Southern Baptist pastor Robert Jeffress, who leads the First Baptist Church in Dallas, made the comments during a “Fox & Friends” segment Monday on Fox News amid debate over the athletes’ protests.
“I think what these players are doing is absolutely wrong,” Jeffress said. “These players ought to be thanking God that they live in a country where they’re not only free to earn millions of dollars every year, but they’re also free from the worry of being shot in the head for taking a knee like they would be if they were in North Korea.”
Jeffress referenced North Korea, known for suppressing dissent and operating political prison camps, on the same day the Asian country’s foreign minister accused Trump of declaring war. His comments come several weeks after the pastor claimed God had given the U.S. president “full power” to launch an attack on North Korea.
Jeffress also claimed the athletes would be executed for protesting in a country known for its human rights abuses, apparently arguing that they should celebrate their freedom of speech by remaining silent.
In a response to a request for clarification, the pastor said: “I stand by my comments as taken within their full context.”
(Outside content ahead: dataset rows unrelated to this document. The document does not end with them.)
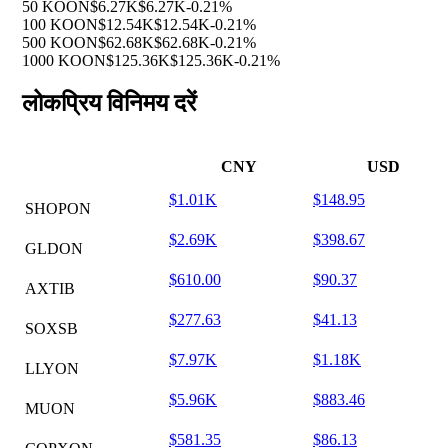
50 KOON
$6.27K
$6.27K
-0.21%
100 KOON
$12.54K
$12.54K
-0.21%
500 KOON
$62.68K
$62.68K
-0.21%
1000 KOON
$125.36K
$125.36K
-0.21%
लोकप्रिय विनिमय दरें
CNY
USD
$1.01K
$148.95
SHOPON
$2.69K
$398.67
GLDON
$610.00
$90.37
AXTIB
$277.63
$41.13
SOXSB
$7.97K
$1.18K
LLYON
$5.96K
$883.46
MUON
$581.35
$86.13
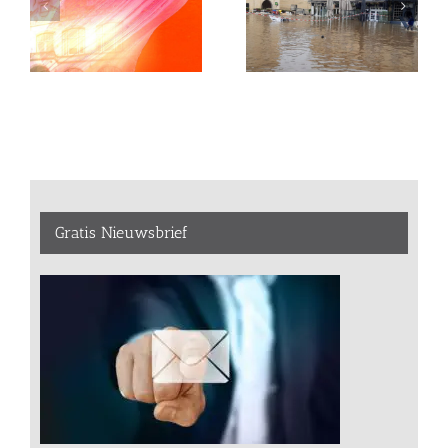
Gratis Nieuwsbrief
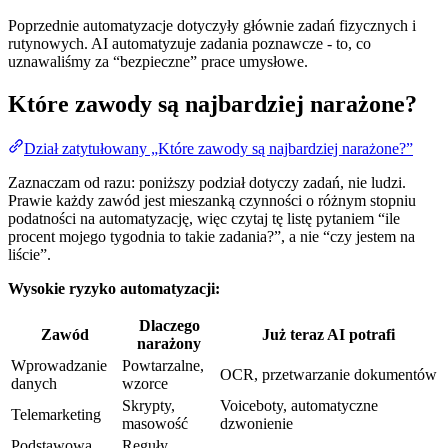
Poprzednie automatyzacje dotyczyły głównie zadań fizycznych i
rutynowych. AI automatyzuje zadania poznawcze - to, co
uznawaliśmy za “bezpieczne” prace umysłowe.
Które zawody są najbardziej narażone?
Dział zatytułowany „Które zawody są najbardziej narażone?”
Zaznaczam od razu: poniższy podział dotyczy zadań, nie ludzi.
Prawie każdy zawód jest mieszanką czynności o różnym stopniu
podatności na automatyzację, więc czytaj tę listę pytaniem “ile
procent mojego tygodnia to takie zadania?”, a nie “czy jestem na
liście”.
Wysokie ryzyko automatyzacji:
Dlaczego
Zawód
Już teraz AI potrafi
narażony
Wprowadzanie
Powtarzalne,
OCR, przetwarzanie dokumentów
danych
wzorce
Skrypty,
Voiceboty, automatyczne
Telemarketing
masowość
dzwonienie
Podstawowa
Reguły,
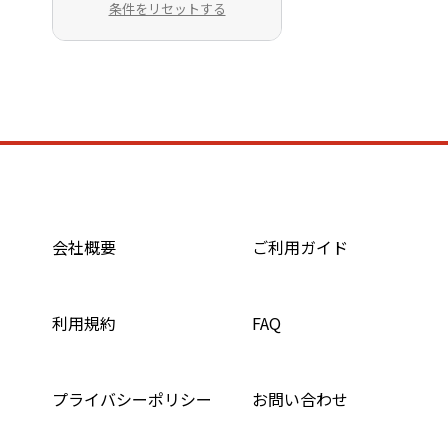
条件をリセットする
会社概要
ご利用ガイド
利用規約
FAQ
プライバシーポリシー
お問い合わせ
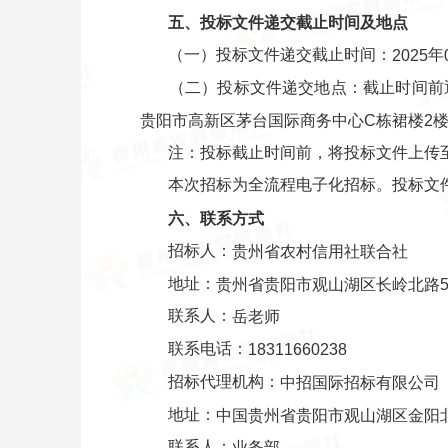
五、投标文件递交截止时间及地点
（一）投标文件递交截止时间：
年
202
5
（二）投标文件递交地点：截止时间前
贵阳市高新区茅台国际商务中心C栋裙楼2
注：投标截止时间前，将投标文件上传
本次招标为全流程电子化招标。投标文
六、
联系方式
招标人：
贵州省农村信用社联合社
地址：
贵州省贵阳市观山湖区长岭北路
联系人：
岳老师
联系电话：
18311660238
招标代理机构：
中招国际招标有限公司
地址：
中国贵州省贵阳市观山湖区金阳北
联系人：
业务部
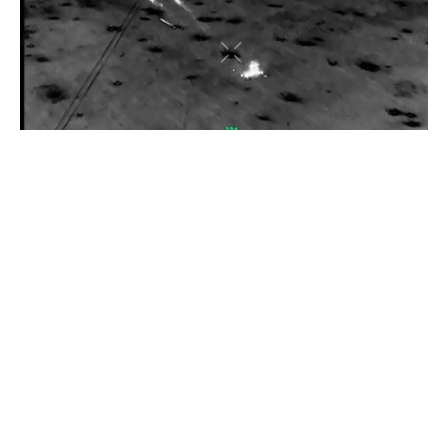
Прикордонники показали знищення ворожої техніки та
ліквідацію групи окупантів
20 квітня 2026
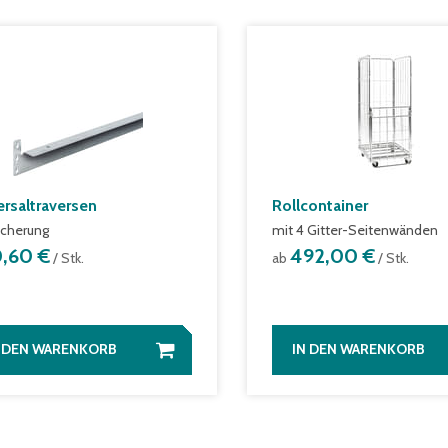
ersaltraversen
Rollcontainer
icherung
mit 4 Gitter-Seitenwänden
0,60 €
492,00 €
/ Stk.
ab
/ Stk.
N DEN WARENKORB
IN DEN WARENKORB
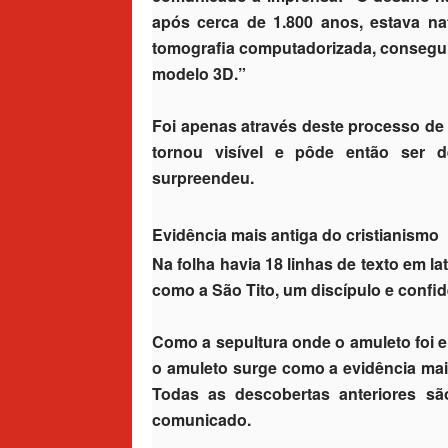
após cerca de 1.800 anos, estava n
tomografia computadorizada, consegui
modelo 3D.”
Foi apenas através deste processo de 
tornou visível e pôde então ser 
surpreendeu.
Evidência mais antiga do cristianismo
Na folha havia 18 linhas de texto em la
como a São Tito, um discípulo e confi
Como a sepultura onde o amuleto foi e
o amuleto surge como a evidência ma
Todas as descobertas anteriores s
comunicado.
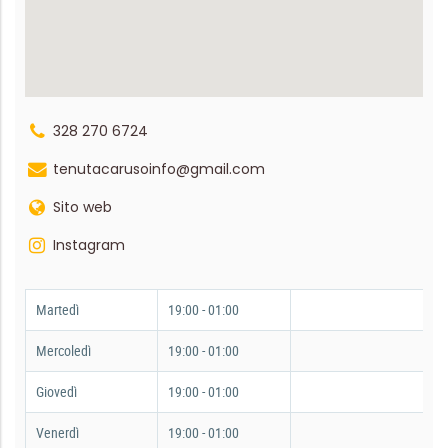
328 270 6724
tenutacarusoinfo@gmail.com
Sito web
Instagram
Martedì
19:00 - 01:00
Mercoledì
19:00 - 01:00
Giovedì
19:00 - 01:00
Venerdì
19:00 - 01:00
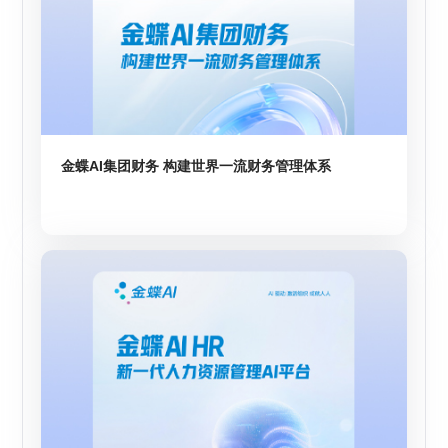
金蝶AI集团财务 构建世界一流财务管理体系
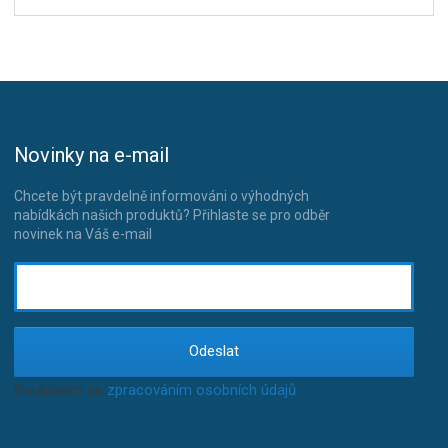
Novinky na e-mail
Chcete být pravdelně informováni o výhodných
nabídkách našich produktů? Přihlaste se pro odběr
novinek na Váš e-mail
Odeslat
Souhlasím se
zpracováním osobních údajů
.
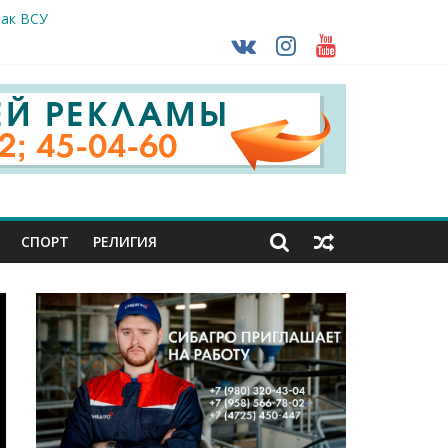
так ВСУ
деле СК подвели итоги первого полугодия
ной трансплантации
ть без штрафа?
кунуться в прошлое
СПОРТ
РЕЛИГИЯ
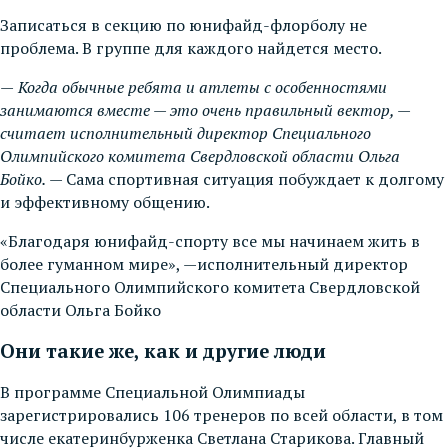
Записаться в секцию по юнифайд-флорболу не
проблема. В группе для каждого найдется место.
—
Когда обычные ребята и атлеты с особенностями
занимаются вместе — это очень правильный вектор, —
считает исполнительный директор Специального
Олимпийского комитета Свердловской области Ольга
Бойко.
— Сама спортивная ситуация побуждает к долгому
и эффективному общению.
«Благодаря юнифайд-спорту все мы начинаем жить в
более гуманном мире», —исполнительный директор
Специального Олимпийского комитета Свердловской
области Ольга Бойко
Они такие же, как и другие люди
В программе Специальной Олимпиады
зарегистрировались 106 тренеров по всей области, в том
числе екатеринбурженка Светлана Старикова. Главный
It is an absolute fact that in many countries of the world professional athletes would be imprisoned ― or worse ― for publicly opposing their nation’s anthem or disrespecting their national leaders. If any member of the press doubts this fact, then I would encourage them to take a trip to North Korea themselves, publicly shame Kim Jong Un and then see what happens. All of us should thank God every day that we live in a country where we do not have to fear government persecution for expressing our beliefs.
In his comments on “Fox & Friends,” Jeffress defended Trump, who encouraged football fans to boycott the NFL if the league does not “fire or suspend” the protesting athletes.
“I think tens of millions of Americans agree with President Trump when he says they ought to be called out for this,” the pastor said. “I know this president. President Trump is not a racist. For President Trump this is not about race. It’s about respect of country.”
The president, who has a long history of sharing and endorsing racist comments, followed up his call for a boycott in a tweet on Monday saying: “The issue of kneeling has nothing to do with race. It is about respect for our Country, Flag and National Anthem. NFL must respect this!”
But for athletes who choose to kneel, race isn’t secondary to their protest.
“We will not stand for the injustice that has plagued people of color in this country,” wrote the Seattle Seahawks team, who stayed off the field during the national anthem Sunday. “Out of love for our country and in honor of the sacrifices made on our behalf, we unite to oppose those that would deny our most basic freedoms. We remain committed in continuing to work towards equality and justice for all.”
Jeffress also minimized the athletes’ statement on racism by comparing the “social injustice” of systematic racism to Christian bakers being forced to prepare cakes for same-sex weddings.
“They didn’t respond by calling then-President Obama a bum,” said Jeffress, who once claimed the country’s first black president was “paving the way for the Antichrist.”